### Description of the task
What lines of the data include the string "Livros"? Copy them all.

### Data shown
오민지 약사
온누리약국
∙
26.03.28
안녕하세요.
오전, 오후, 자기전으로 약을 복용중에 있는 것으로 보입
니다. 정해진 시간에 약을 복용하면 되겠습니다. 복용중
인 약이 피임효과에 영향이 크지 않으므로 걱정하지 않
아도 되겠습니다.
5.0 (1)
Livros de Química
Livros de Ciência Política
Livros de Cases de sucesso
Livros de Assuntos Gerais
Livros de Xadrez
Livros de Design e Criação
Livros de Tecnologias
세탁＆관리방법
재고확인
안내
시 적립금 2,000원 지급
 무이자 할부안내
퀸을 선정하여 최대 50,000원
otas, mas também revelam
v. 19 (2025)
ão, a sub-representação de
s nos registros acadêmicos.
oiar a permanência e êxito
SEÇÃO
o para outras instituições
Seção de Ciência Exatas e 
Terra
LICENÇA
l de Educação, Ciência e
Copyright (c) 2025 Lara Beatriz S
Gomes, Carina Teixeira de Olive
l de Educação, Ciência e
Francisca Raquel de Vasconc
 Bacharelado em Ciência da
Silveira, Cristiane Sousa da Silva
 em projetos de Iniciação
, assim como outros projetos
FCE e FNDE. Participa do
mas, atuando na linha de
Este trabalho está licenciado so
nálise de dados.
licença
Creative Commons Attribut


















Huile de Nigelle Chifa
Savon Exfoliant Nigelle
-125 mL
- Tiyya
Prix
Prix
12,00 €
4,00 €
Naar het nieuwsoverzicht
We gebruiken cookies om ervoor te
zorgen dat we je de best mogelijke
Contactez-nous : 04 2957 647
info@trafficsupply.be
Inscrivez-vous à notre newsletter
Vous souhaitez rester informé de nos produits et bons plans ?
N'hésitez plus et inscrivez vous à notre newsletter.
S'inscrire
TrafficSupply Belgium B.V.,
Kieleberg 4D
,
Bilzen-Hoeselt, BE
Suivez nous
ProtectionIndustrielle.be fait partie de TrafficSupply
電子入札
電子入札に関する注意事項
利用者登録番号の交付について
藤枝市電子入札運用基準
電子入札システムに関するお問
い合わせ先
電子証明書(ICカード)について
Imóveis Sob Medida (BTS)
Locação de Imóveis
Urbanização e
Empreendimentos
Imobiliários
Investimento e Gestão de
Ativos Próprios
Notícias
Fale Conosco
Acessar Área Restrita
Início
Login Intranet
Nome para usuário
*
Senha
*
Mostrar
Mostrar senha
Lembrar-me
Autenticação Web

### Result for this task
Livros de Química
Livros de Ciência Política
Livros de Cases de sucesso
Livros de Assuntos Gerais
Livros de Xadrez
Livros de Design e Criação
Livros de Tecnologias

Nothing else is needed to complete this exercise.